His wife, and my great-grandmother was Giuseppa Schinocca (pronounced skin-oh-ka), also born in Troina in 1883. She was Fortunato's second wife, as his first wife and child died very young (again, my great-grandfather's name was painfully ironic). Where the accounts of my great-grandfather all paint him as a kind-hearted man, the accounts of my great-grandmother were of her indomitability. She was the disciplinarian of the kids (who used to hide until my great-grandfather came home), and when her husband died, my great-grandmother worked her ass off to provide for her many children. Not only that, but she would send whatever spare money she had back to her family in Sicily. When her children were grown, she traveled. First, back home to Sicily, by herself, in her 60s. Then she visited her grandchildren, including my godfather when he was stationed in California (something I will discuss later). 
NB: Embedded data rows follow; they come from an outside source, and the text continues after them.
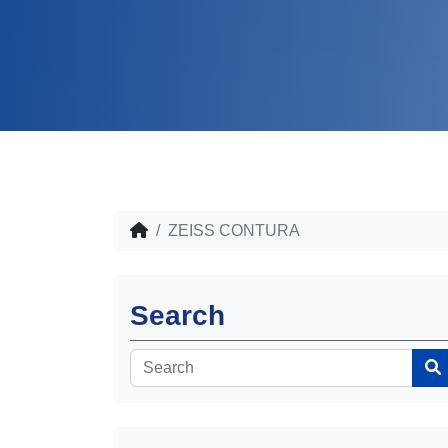
ZEISS CONTURA
Search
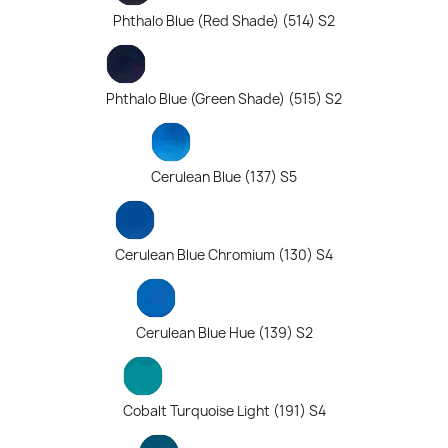
Phthalo Blue (Red Shade) (514) S2
Phthalo Blue (Green Shade) (515) S2
Cerulean Blue (137) S5
Cerulean Blue Chromium (130) S4
Cerulean Blue Hue (139) S2
Cobalt Turquoise Light (191) S4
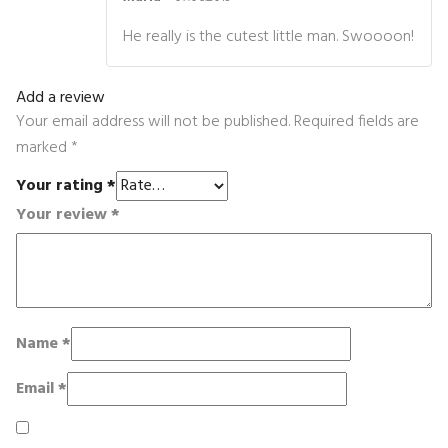
Rated
4
out of 5
He really is the cutest little man. Swoooon!
Add a review
Your email address will not be published.
Required fields are
marked
*
Your rating
*
Your review
*
Name
*
Email
*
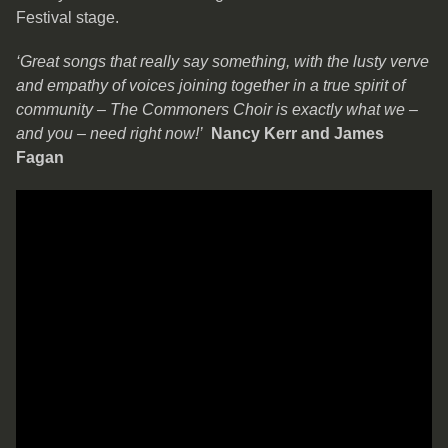
Festival stage.
‘Great songs that really say something, with the lusty verve
and empathy of voices joining together in a true spirit of
community – The Commoners Choir is exactly what we –
and you – need right now!’
Nancy Kerr and James
Fagan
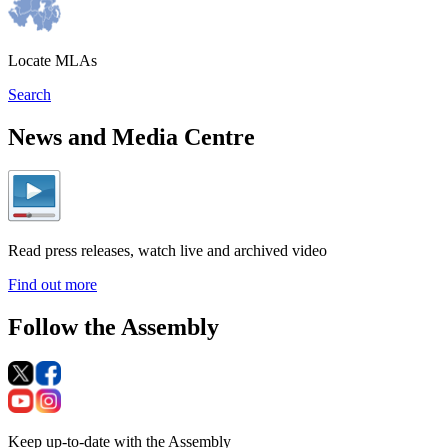
Locate MLAs
Search
News and Media Centre
Read press releases, watch live and archived video
Find out more
Follow the Assembly
Keep up-to-date with the Assembly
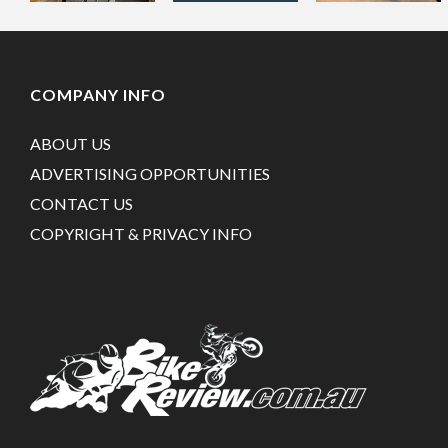
COMPANY INFO
ABOUT US
ADVERTISING OPPORTUNITIES
CONTACT US
COPYRIGHT & PRIVACY INFO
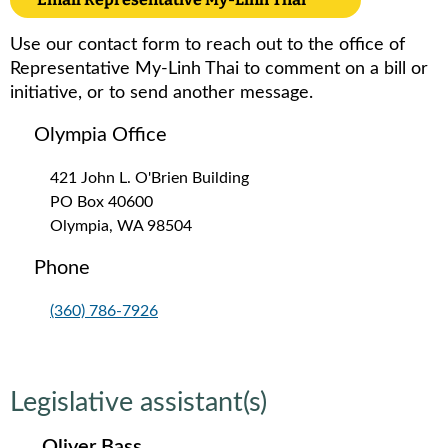
Use our contact form to reach out to the office of
Representative My-Linh Thai to comment on a bill or
initiative, or to send another message.
Olympia Office
421 John L. O'Brien Building
PO Box 40600
Olympia, WA 98504
Phone
(360) 786-7926
Legislative assistant(s)
Oliver Bass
These were the parents of my grandmother, Rose Trovato. Her husband, my grandfather, is James Treglio. Unlike the Trovato family history, the Treglio family history is murky thanks to name changes and annoyingly bad record-keeping by Italian authorities. Also, some bad handwriting by immigration authorities in New York. And apparently a sign-maker in New Jersey who wasn't diligent about spelling.

All this belies the fact that the Italian side of my family were peasants. Names and birth records weren't important to the Italian authorities because my great-grandparents weren't important. They weren't farmers, they were farm laborers, and day laborers, and whatever else you they could be. My great-grandfather's home (recently renovated) is now on the market for 20,000 Euro, and has one window. For the entire multifloor unit. 

In the United States, though, the children and grandchildren of Fortunato and Giuseppa Trovato are not peasants. We are scientists, teachers, dentists, lawyers, economists, architects, financial planners, FBI agents, lobbyists, and we broke through a few years ago with our first actual M.D. It's such that, as my father told me, even though his mother did not graduate from high school, when he got his Ph.D. in plasma physics, the family sort of yawned. He wasn't the first to go to college, and by that time, he wasn't even the first to get an advanced degree in the sciences. 

And so we, the grandchildren and great-grandchildren of the ironically named Fortunato Trovato, and the indomitable Guiseppa Schinocca, traveled to the city fortress of Troina, the heart of the Norman Conquest of Sicily.